During one year of homeschool, I tried to learn French. It was an epic fail. I blamed it on the teacher - who was on a recorded VHS from so many years back that I wanted to watch each lesson with eyes closed... because if my eyes were open, I couldn't focus on anything she was saying due to the gigantic size of her glasses, or the horrific items of clothing she chose for that day. And the first day of school. That first day she handed out candy to her class on the video! I may or may not be harboring seeds of bitterness still, even though it's been over 15 years.
When I first made the decision to come down here, I ordered Rosetta Stone, and popped in the first DVD as soon as it arrived. I rocked the names of colors and animals in Spanish. And then things started getting a little shaky. I got progressively more and more frustrated, and wondered if perhaps my failure at French didn't have everything to do with teachers whose fashion choices had much to be desired, and who loved her on-screen students more than the one sitting on the living room couch, watching years later.
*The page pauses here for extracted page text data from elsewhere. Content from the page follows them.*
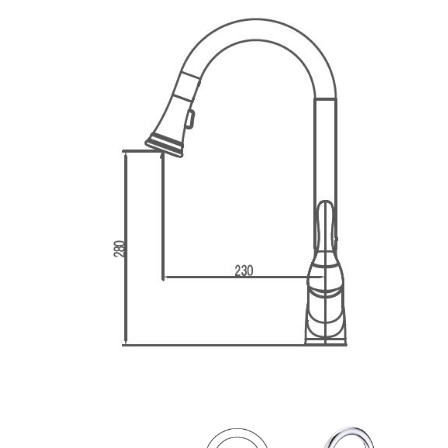
9. ברז מטבח נשלף מומנטו שחור מט
10. ברז מטבח נשלף קוואנטום ברונזה
11. ברז מטבח נשלף קוואנטום שחור מט
12. ברז אנקור
13. ברז מטבח נשלף קולורדו
14. ברז מטבח נשלף בנטלי מוברש
15. ברז נשלף "סיאול" שחור מט
16. ברז נשלף "סיאול" ניקל
17. ברז מטבח נשלף אמזונס
18. ברז נשלף פסאט
19. ברז מטבח אוליבר מוברש
20. ברז מטבח אוליבר ניקל
21. ברז מטבח אידיאל
22. ברז מטבח אוליבר ברונזה
23. ברז מטבח בוקסר
24. ברז מטבח גוליבר
25. ברז מטבח טנגו לבן בשילוב ניקל
26. ברז מטבח נאפולי
27. ברז מטבח נשלף אושן
28. ברז מטבח מיקרו
29. ברז מטבח נשלף אנקור
30. ברז מטבח נשלף ברקן
31. ברז מטבח נשלף מונרו מוברש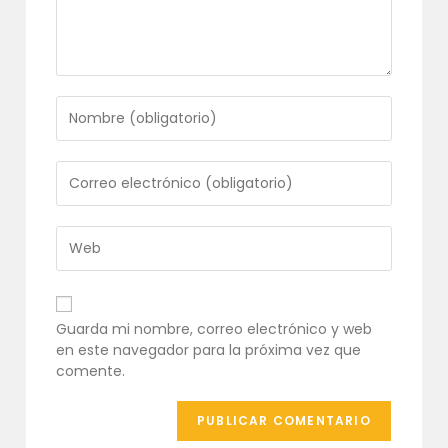
Introduce
tu
nombre
o
Introduce
nombre
tu
de
dirección
usuario
de
Introduce
para
correo
la
comentar
electrónico
URL
para
de
comentar
tu
Guarda mi nombre, correo electrónico y web
web
en este navegador para la próxima vez que
(opcional)
comente.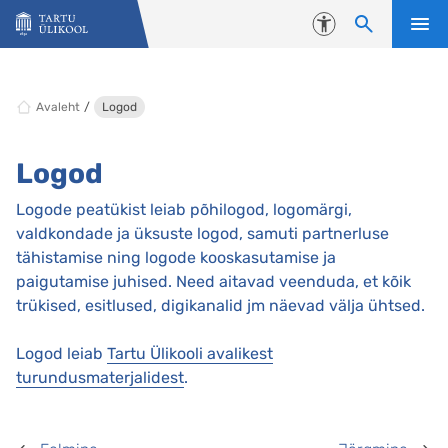
Liigu edasi põhisisu juurde
Juurdepääsetavus
Avaleht
Logod
Logod
Logode peatükist leiab põhilogod, logomärgi,
valdkondade ja üksuste logod, samuti partnerluse
tähistamise ning logode kooskasutamise ja
paigutamise juhised. Need aitavad veenduda, et kõik
trükised, esitlused, digikanalid jm näevad välja ühtsed.
Logod leiab
Tartu Ülikooli avalikest
turundusmaterjalidest
.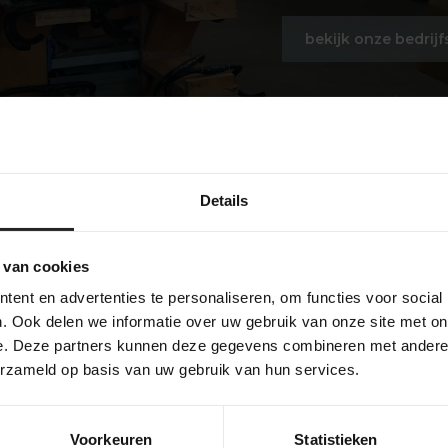
bekijk onze bedrijf
Details
 van cookies
ent en advertenties te personaliseren, om functies voor social
. Ook delen we informatie over uw gebruik van onze site met on
e. Deze partners kunnen deze gegevens combineren met andere i
erzameld op basis van uw gebruik van hun services.
Voorkeuren
Statistieken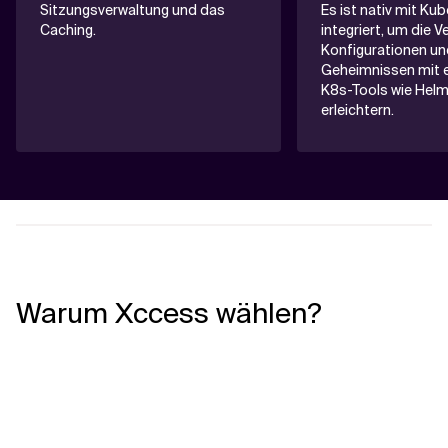
Sitzungsverwaltung und das
Es ist nativ mit Ku
Caching.
integriert, um die 
Konfigurationen un
Geheimnissen mit e
K8s-Tools wie Helm
erleichtern.
Warum Xccess wählen?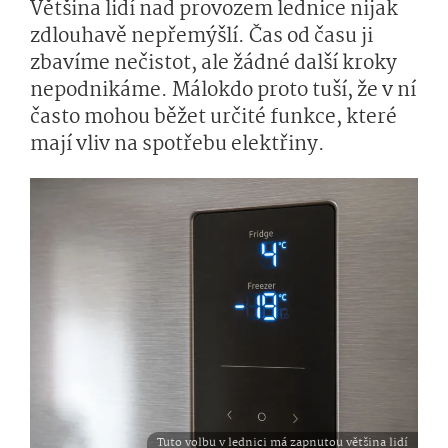
Většina lidí nad provozem lednice nijak
zdlouhavě nepřemýšlí. Čas od času ji
zbavíme nečistot, ale žádné další kroky
nepodnikáme. Málokdo proto tuší, že v ní
často mohou běžet určité funkce, které
mají vliv na spotřebu elektřiny.
Tuto volbu v lednici má zapnutou většina lidí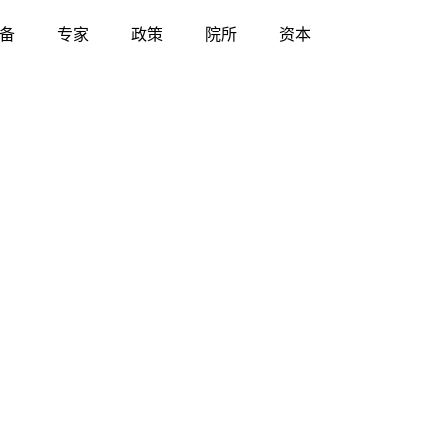
备
专家
政策
院所
资本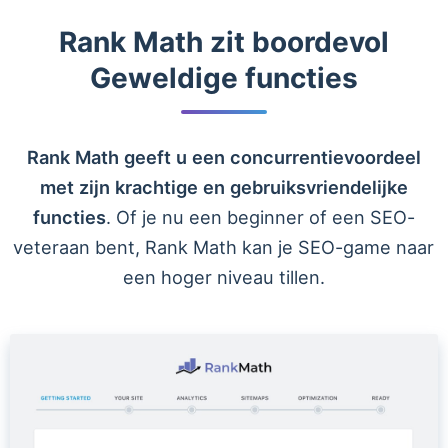
Rank Math zit boordevol
Geweldige functies
Rank Math geeft u een concurrentievoordeel
met zijn krachtige en gebruiksvriendelijke
functies
. Of je nu een beginner of een SEO-
veteraan bent, Rank Math kan je SEO-game naar
een hoger niveau tillen.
People would ask how they could pray for me as I prepared to come to Costa Rica, and I would laugh and say, "Pray for the gift of tongues in Spanish, please," and go blithely on my way.
Now, here I am ten months into my stay understanding way more than I did back in October, but still struggling. Every. Single. Day. I did not step off the plane in San Jose, and pick up the language with the ease that I picked up my luggage.
There are the people that I feel comfortable trying to speak Spanish around. And there are the people that I don't feel comfortable around, so I just sit and smile. And even with the ones where there is a comfort level, I tend to whisper the words, causing them to have to lean in close to hear what I'm trying to convey.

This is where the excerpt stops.